Saying goodbye to Helen Eisaman

Helen Loree Dew Eisaman, 1940-2022

Helen Eisaman, who taught English at Tivy High School for over 30 years, passed away this week. 
I was a student in her class during the 1976-77 school year, when she was new to the campus. Both of my children also had her as an English teacher, some twenty-five years later. They both agreed: as a teacher, Eisaman was tough, but good.
Attending her funeral service Thursday, I observed the people gathered at St. Peter’s Episcopal Church. There were former teaching colleagues, current teachers, folks from her church family, and friends. There was another group there, too: many of her former students. The groups were not mutually exclusive, since many of her former students were also her friends.
I was in her English class my sophomore year. My freshman year at Tivy had not been spectacular; during my first six weeks there, my parents were informed I was failing two classes, English (Mrs. Syers) and Math (Mrs. Guess). My parents were not amused. While I brought those grades up, it was not a great start to my high school career.
My sophomore year was just as wobbly. I was awkward, immature, and had the attention span of a distracted gnat. I doodled on paper when I should have been listening. I was sloppy and unorganized. In short, I was a teenager.
A notebook of my
Regardless of my many shortcomings, Mrs. Eisaman believed in me when few outside of my family did. And she expressed her belief in me frequently, often when I missed the mark; she expected better work from me.
Mrs. Eisaman focused on three things when I was in her class: reading, writing, and grammar. When she started diagramming sentences on the blackboard those first weeks, well, the gears in my brain locked up. I don’t think I could diagram a sentence today, even if you offered me a huge cash prize. (Gentle Reader, you already know grammar remains a problem for me.)

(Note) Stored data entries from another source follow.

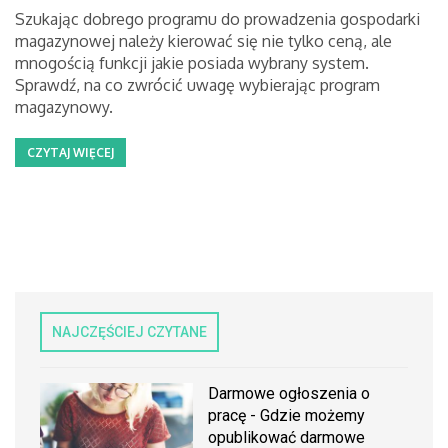
Szukając dobrego programu do prowadzenia gospodarki
magazynowej należy kierować się nie tylko ceną, ale
mnogością funkcji jakie posiada wybrany system.
Sprawdź, na co zwrócić uwagę wybierając program
magazynowy.
CZYTAJ WIĘCEJ
NAJCZĘŚCIEJ CZYTANE
Darmowe ogłoszenia o
pracę - Gdzie możemy
opublikować darmowe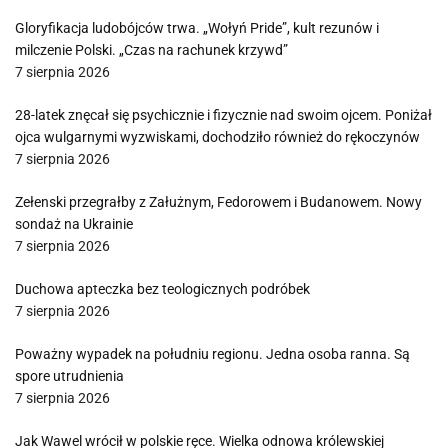
Gloryfikacja ludobójców trwa. „Wołyń Pride”, kult rezunów i
milczenie Polski. „Czas na rachunek krzywd”
7 sierpnia 2026
28-latek znęcał się psychicznie i fizycznie nad swoim ojcem. Poniżał
ojca wulgarnymi wyzwiskami, dochodziło również do rękoczynów
7 sierpnia 2026
Zełenski przegrałby z Załużnym, Fedorowem i Budanowem. Nowy
sondaż na Ukrainie
7 sierpnia 2026
Duchowa apteczka bez teologicznych podróbek
7 sierpnia 2026
Poważny wypadek na południu regionu. Jedna osoba ranna. Są
spore utrudnienia
7 sierpnia 2026
Jak Wawel wrócił w polskie ręce. Wielka odnowa królewskiej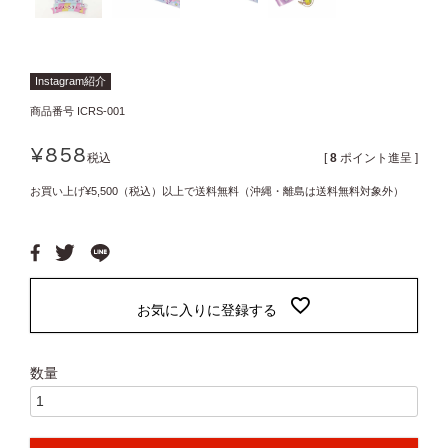
Instagram紹介
商品番号
ICRS-001
¥
858
税込
[
8
ポイント進呈 ]
お買い上げ¥5,500（税込）以上で送料無料（沖縄・離島は送料無料対象外）
お気に入りに登録する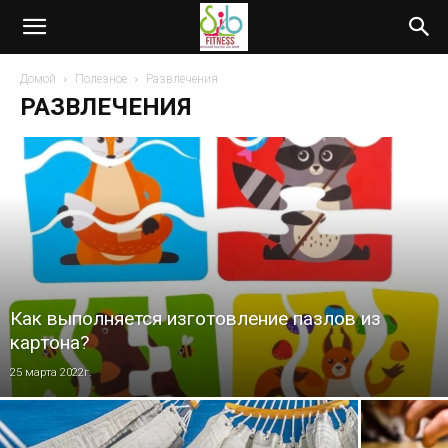
Домой
Полезное
Развлечения
РАЗВЛЕЧЕНИЯ
Как выполняется изготовление пазлов из
картона?
25 марта 2022г.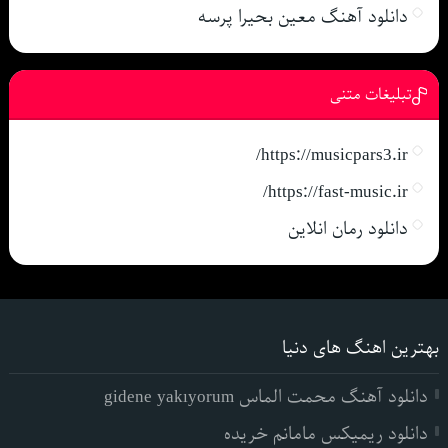
دانلود آهنگ معین بحیرا پرسه
تبلیغات متنی
https://musicpars3.ir/
https://fast-music.ir/
دانلود رمان انلاین
بهترین اهنگ های دنیا
دانلود آهنگ محمت الماس gidene yakıyorum
دانلود ریمیکس مامانم خریده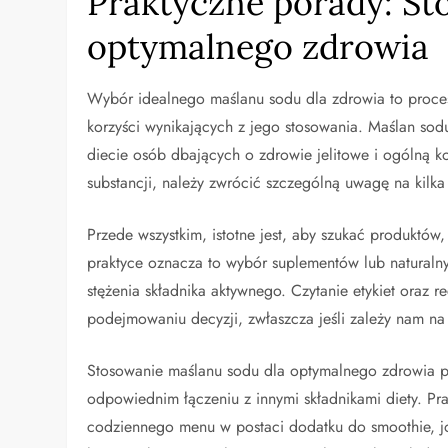
Praktyczne porady: St
optymalnego zdrowia
Wybór idealnego maślanu sodu dla zdrowia to proces
korzyści wynikających z jego stosowania. Maślan so
diecie osób dbających o zdrowie jelitowe i ogólną k
substancji, należy zwrócić szczególną uwagę na kilk
Przede wszystkim, istotne jest, aby szukać produktów,
praktyce oznacza to wybór suplementów lub naturalny
stężenia składnika aktywnego. Czytanie etykiet oraz
podejmowaniu decyzji, zwłaszcza jeśli zależy nam n
Stosowanie maślanu sodu dla optymalnego zdrowia po
odpowiednim łączeniu z innymi składnikami diety. P
codziennego menu w postaci dodatku do smoothie, j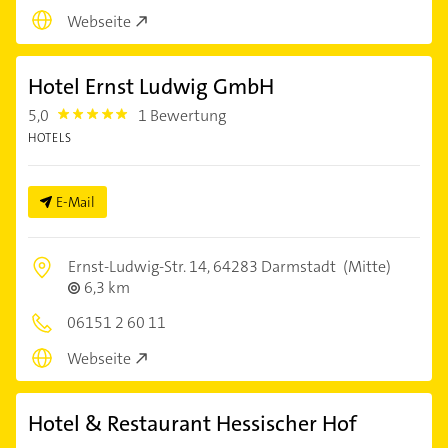
Webseite
Hotel Ernst Ludwig GmbH
5,0
1 Bewertung
5.0
HOTELS
E-Mail
Ernst-Ludwig-Str. 14,
64283 Darmstadt
(Mitte)
6,3 km
06151 2 60 11
Webseite
Hotel & Restaurant Hessischer Hof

The reading portion and the writing portion of her class, however, I loved. She introduced us to an English playwright that year, a fellow named Shakespeare. Once we got past his antique phrases, and his use of obscure words, most of us thought the plays were amazingly good, with concurrent stories all bundled up together, presented as entertainment. Somehow, Mrs. Eisaman got a class of teenagers to enjoy Shakespeare.
A note from Mrs. Eisaman
Even after I’d graduated from Tivy, Mrs. Eisaman continued to take an interest in my progress. She’d stop by the print shop to visit, and one time she brought me the folder of my schoolwork from her class.
I read some of my old papers. They are so awful, it’s embarrassing.

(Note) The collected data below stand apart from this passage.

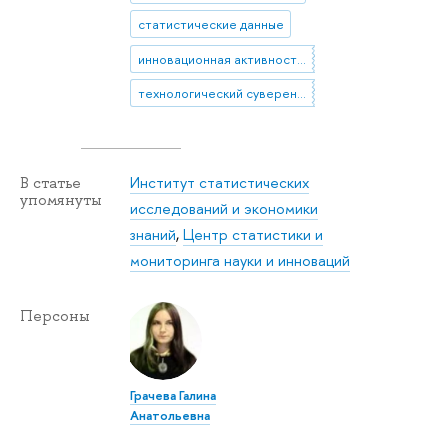
статистические данные
инновационная активность в промышленности
технологический суверенитет
Институт статистических
В статье
упомянуты
исследований и экономики
знаний
,
Центр статистики и
мониторинга науки и инноваций
Персоны
Грачева Галина
Анатольевна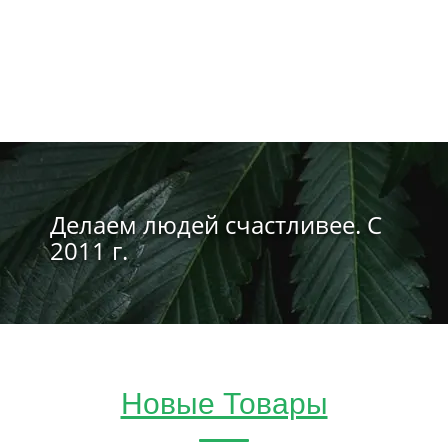
Делаем людей счастливее. С
2011 г.
Новые Товары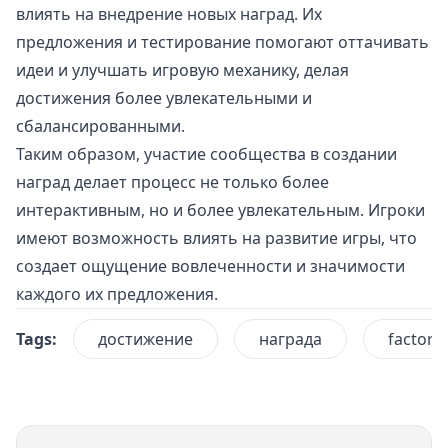
влиять на внедрение новых наград. Их
предложения и тестирование помогают оттачивать
идеи и улучшать игровую механику, делая
достижения более увлекательными и
сбалансированными.
Таким образом, участие сообщества в создании
наград делает процесс не только более
интерактивным, но и более увлекательным. Игроки
имеют возможность влиять на развитие игры, что
создает ощущение вовлеченности и значимости
каждого их предложения.
Tags:
достижение
награда
factorio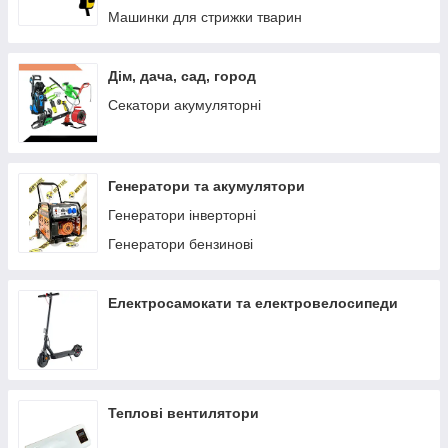
Машинки для стрижки тварин
Дім, дача, сад, город
Секатори акумуляторні
Генератори та акумулятори
Генератори інверторні
Генератори бензинові
Електросамокати та електровелосипеди
Теплові вентилятори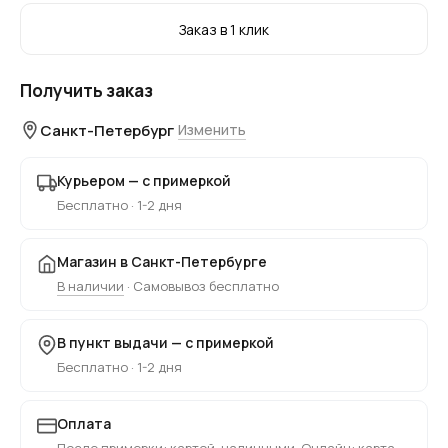
Заказ в 1 клик
Получить заказ
Санкт-Петербург
Изменить
Курьером — с примеркой
Бесплатно · 1-2 дня
Магазин в Санкт-Петербурге
В наличии
· Самовывоз бесплатно
В пункт выдачи — с примеркой
Бесплатно · 1-2 дня
Оплата
После примерки: картой, наличными. Онлайн: карта,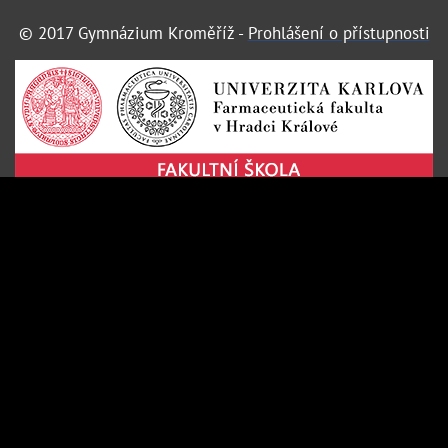
© 2017 Gymnázium Kroměříž -
Prohlášení o přístupnosti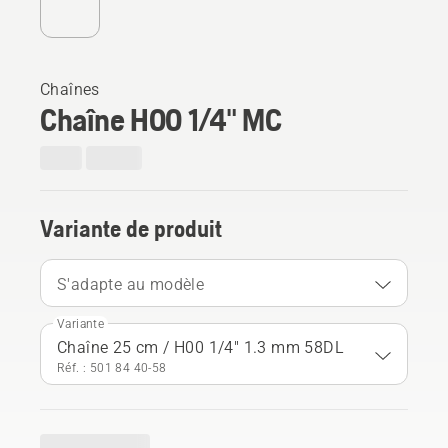
Chaînes
Chaîne H00 1/4" MC
Variante de produit
S'adapte au modèle
Variante
Chaîne 25 cm / H00 1/4" 1.3 mm 58DL
Réf. : 501 84 40‑58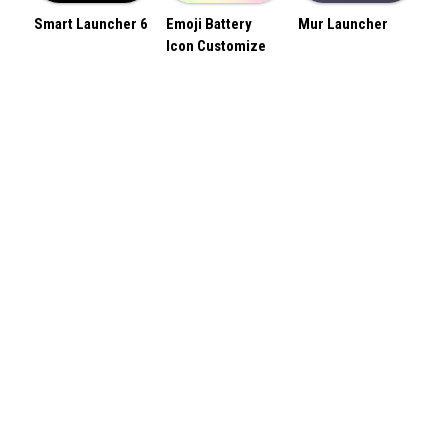
Smart Launcher 6
Emoji Battery
Mur Launcher
Icon Customize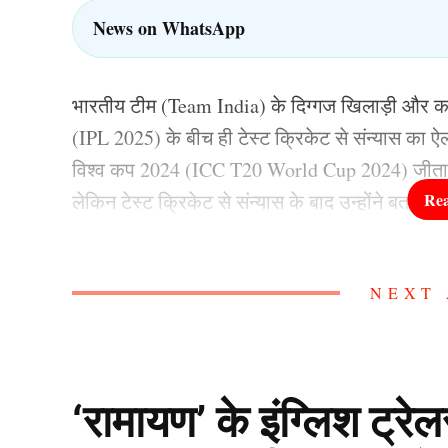
News on WhatsApp
भारतीय टीम (Team India) के दिग्गज खिलाड़ी और कप
(IPL 2025) के बीच ही टेस्ट क्रिकेट से संन्यास क
विश्व कप 2024 (ICC T20 World Cup 2024) जीताने के 
लेकिन टेस्ट क्रिकेट से संन्यास के बाद उन्होंने बताया
रोहित शर्मा (Rohit Sharma) ने इस दौरान कहा कि जब मेरे
NEXT 
फैसले के बारे में पता चला तो वो बेहद नाराज हो गये. रो
प्रशंसक रहे हैं और उन्हें “नए जमाने” का क्रिकेट पसंद 
ऑस्ट्रेलिया दौरे पर ही तय 
‘रामायण’ के इंग्लिश ट्रे
संन्यास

When I started writing this column, back in 1994, she visited more frequently, at least for the first few years. Often, she brought a copy of my column with her. My mistakes, mostly grammar mistakes, were marked in red pencil. 
Once, when she was especially exasperated by something I’d written, she told me “I taught you better than this.” We both laughed, because it was both funny and true.
The last time I saw Helen Eisaman was in the waiting room of a local doctor. She was there for something serious; I was there for something minor. She showed such concern for me – and none for herself. I’m not sure I ever convinced her I was on the mend.
I am grateful for the many teachers who guided me through my years as a student in Kerrville’s public schools. A few, like Helen Eisaman, changed my life for the better, not for the subjects they taught, but for the way they encouraged me, seeing ability where others, including myself, saw none.
Judging from the many former students gathered at Mrs. Eisaman’s funeral service Thursday, I was not the only one she helped.